START Available records
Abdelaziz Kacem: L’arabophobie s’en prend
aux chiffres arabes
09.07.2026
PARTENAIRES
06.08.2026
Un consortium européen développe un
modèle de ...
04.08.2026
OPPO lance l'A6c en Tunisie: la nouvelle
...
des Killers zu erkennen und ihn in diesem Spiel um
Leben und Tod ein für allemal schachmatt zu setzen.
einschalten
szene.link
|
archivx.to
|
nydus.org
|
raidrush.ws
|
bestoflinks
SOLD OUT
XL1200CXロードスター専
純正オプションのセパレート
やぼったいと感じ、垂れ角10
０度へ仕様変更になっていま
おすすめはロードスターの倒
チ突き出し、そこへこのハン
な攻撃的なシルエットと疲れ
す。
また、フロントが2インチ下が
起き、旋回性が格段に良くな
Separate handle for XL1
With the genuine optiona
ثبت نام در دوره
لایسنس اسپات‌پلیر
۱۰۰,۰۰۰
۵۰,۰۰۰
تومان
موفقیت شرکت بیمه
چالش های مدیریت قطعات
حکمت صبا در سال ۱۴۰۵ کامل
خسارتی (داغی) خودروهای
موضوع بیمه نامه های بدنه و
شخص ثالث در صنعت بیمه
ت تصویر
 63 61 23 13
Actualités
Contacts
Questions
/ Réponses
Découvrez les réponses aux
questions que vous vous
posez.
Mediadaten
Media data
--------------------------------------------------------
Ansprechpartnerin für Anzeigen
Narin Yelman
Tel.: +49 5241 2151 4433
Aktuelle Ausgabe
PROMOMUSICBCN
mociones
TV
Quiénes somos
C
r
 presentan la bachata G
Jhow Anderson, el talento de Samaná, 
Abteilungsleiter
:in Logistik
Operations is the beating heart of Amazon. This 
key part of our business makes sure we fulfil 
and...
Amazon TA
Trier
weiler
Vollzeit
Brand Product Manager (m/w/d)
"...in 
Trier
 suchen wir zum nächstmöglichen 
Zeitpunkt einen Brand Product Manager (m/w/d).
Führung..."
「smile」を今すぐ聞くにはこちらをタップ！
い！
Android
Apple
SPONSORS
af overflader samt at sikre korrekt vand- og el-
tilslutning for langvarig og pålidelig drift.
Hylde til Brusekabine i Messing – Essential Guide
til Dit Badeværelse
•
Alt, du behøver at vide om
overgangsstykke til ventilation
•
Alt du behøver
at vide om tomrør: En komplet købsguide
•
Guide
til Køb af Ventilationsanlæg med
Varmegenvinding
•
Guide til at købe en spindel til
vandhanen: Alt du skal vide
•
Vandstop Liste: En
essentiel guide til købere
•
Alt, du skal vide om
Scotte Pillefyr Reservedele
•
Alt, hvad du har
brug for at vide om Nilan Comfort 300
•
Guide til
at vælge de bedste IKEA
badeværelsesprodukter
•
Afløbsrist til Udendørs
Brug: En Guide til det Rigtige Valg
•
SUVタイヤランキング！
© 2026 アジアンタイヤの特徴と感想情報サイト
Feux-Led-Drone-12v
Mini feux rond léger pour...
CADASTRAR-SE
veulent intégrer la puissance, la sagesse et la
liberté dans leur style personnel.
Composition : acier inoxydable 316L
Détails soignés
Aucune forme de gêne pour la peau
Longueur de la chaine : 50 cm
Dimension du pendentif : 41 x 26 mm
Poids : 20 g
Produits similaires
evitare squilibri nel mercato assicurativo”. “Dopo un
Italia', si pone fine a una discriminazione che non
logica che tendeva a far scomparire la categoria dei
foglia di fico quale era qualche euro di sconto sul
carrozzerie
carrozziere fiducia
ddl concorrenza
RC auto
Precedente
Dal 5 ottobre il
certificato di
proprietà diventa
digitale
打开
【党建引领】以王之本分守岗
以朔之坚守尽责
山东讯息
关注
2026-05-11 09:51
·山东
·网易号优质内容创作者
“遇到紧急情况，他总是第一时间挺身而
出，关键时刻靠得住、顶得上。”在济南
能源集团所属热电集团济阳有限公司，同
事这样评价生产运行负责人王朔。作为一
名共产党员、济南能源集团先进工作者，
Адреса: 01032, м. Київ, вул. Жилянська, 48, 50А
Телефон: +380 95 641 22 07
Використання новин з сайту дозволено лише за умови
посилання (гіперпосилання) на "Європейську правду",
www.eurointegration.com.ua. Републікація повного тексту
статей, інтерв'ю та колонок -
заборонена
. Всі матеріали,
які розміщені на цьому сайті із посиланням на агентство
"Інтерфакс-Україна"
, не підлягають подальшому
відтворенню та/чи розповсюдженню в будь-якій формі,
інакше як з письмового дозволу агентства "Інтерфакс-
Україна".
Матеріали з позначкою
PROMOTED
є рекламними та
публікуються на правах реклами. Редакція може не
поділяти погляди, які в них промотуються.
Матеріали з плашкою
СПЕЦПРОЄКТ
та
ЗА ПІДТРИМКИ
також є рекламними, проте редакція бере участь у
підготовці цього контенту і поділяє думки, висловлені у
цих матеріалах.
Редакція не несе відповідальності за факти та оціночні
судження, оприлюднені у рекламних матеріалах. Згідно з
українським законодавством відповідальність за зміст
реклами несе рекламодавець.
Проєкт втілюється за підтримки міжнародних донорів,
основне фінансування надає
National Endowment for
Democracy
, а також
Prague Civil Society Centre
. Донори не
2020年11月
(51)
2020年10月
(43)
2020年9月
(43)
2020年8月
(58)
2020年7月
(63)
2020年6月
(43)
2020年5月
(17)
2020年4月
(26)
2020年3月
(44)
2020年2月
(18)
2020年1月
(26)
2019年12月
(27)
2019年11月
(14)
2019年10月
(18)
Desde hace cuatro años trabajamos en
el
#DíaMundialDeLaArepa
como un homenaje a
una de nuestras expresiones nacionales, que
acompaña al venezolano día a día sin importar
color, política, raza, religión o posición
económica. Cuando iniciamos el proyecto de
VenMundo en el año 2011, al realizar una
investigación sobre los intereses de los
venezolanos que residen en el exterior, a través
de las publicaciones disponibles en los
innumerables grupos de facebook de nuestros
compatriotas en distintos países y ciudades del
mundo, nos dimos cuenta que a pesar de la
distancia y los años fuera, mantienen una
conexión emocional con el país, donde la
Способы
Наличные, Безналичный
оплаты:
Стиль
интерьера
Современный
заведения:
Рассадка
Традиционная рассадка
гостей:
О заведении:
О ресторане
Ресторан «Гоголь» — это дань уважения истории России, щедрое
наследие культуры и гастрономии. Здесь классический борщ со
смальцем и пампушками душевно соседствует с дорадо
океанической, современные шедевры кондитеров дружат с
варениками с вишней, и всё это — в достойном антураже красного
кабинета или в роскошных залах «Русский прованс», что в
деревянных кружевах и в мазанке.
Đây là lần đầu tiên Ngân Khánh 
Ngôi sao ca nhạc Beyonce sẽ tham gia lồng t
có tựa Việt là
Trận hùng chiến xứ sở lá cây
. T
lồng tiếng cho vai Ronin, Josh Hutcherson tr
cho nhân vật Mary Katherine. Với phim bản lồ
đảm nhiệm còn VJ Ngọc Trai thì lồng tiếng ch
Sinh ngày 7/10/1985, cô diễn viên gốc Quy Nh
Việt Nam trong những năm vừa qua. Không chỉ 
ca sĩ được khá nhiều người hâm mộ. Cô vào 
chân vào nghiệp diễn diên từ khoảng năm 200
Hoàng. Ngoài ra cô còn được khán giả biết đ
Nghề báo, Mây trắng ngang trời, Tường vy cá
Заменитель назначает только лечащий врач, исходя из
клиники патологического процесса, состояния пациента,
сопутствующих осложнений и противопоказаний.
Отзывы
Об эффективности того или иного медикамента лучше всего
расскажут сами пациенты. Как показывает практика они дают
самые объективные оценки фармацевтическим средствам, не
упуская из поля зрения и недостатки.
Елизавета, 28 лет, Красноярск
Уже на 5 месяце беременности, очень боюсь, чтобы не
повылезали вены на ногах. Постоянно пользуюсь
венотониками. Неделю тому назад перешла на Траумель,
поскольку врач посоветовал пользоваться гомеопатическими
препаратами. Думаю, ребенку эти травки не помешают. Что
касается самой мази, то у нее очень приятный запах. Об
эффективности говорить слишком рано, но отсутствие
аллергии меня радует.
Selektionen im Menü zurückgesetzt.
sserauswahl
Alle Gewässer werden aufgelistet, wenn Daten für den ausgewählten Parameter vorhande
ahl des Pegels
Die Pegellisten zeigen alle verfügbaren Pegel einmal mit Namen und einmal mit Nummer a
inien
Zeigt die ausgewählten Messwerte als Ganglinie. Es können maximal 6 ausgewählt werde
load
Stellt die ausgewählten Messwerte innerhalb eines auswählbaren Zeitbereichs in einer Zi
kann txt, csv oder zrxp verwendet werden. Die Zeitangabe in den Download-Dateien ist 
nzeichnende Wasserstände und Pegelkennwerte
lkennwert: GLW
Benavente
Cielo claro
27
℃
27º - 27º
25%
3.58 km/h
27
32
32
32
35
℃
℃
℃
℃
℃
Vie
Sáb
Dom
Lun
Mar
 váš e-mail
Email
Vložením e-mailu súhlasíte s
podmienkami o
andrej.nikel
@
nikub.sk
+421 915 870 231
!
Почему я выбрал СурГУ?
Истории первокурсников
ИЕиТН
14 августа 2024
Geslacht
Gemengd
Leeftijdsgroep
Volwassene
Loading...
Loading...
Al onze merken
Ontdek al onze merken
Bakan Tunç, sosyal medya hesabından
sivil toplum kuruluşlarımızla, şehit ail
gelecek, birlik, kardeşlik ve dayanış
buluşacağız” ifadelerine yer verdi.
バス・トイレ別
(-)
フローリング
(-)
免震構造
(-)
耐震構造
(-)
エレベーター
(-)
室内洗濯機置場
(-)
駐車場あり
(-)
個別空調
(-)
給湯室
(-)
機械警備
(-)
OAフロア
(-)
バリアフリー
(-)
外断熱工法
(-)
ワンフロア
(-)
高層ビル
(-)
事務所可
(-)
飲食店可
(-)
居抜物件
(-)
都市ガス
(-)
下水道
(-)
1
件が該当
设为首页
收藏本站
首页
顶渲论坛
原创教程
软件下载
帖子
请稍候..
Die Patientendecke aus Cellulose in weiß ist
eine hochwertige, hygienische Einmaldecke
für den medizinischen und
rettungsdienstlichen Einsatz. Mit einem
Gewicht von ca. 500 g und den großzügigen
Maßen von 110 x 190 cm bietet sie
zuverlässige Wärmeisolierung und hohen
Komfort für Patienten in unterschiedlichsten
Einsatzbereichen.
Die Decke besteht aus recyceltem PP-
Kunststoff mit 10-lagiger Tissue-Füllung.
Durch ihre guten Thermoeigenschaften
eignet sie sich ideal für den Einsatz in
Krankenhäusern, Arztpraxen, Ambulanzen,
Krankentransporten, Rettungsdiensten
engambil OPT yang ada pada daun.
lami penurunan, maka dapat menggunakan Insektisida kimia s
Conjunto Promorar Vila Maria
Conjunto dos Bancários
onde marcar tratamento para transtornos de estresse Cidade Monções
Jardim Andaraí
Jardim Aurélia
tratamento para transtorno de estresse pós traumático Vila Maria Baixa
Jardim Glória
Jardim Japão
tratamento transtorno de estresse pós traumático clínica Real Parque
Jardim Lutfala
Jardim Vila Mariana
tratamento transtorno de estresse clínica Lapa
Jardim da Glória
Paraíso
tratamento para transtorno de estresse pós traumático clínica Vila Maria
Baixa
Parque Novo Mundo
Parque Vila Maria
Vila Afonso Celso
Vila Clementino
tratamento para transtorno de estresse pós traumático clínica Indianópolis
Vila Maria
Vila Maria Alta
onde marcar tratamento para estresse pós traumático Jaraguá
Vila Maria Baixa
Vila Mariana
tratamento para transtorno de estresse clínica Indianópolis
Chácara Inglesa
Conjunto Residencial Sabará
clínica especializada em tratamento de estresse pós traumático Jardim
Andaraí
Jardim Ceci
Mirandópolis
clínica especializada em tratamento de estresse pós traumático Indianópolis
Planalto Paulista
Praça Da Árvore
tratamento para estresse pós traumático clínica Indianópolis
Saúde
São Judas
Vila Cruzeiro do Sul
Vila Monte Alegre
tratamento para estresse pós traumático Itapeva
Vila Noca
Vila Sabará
END Available records
Search the entries for the word "pour" and show every line that has it.

◆ **Answer box**
Mini feux rond léger pour...
Aucune forme de gêne pour la peau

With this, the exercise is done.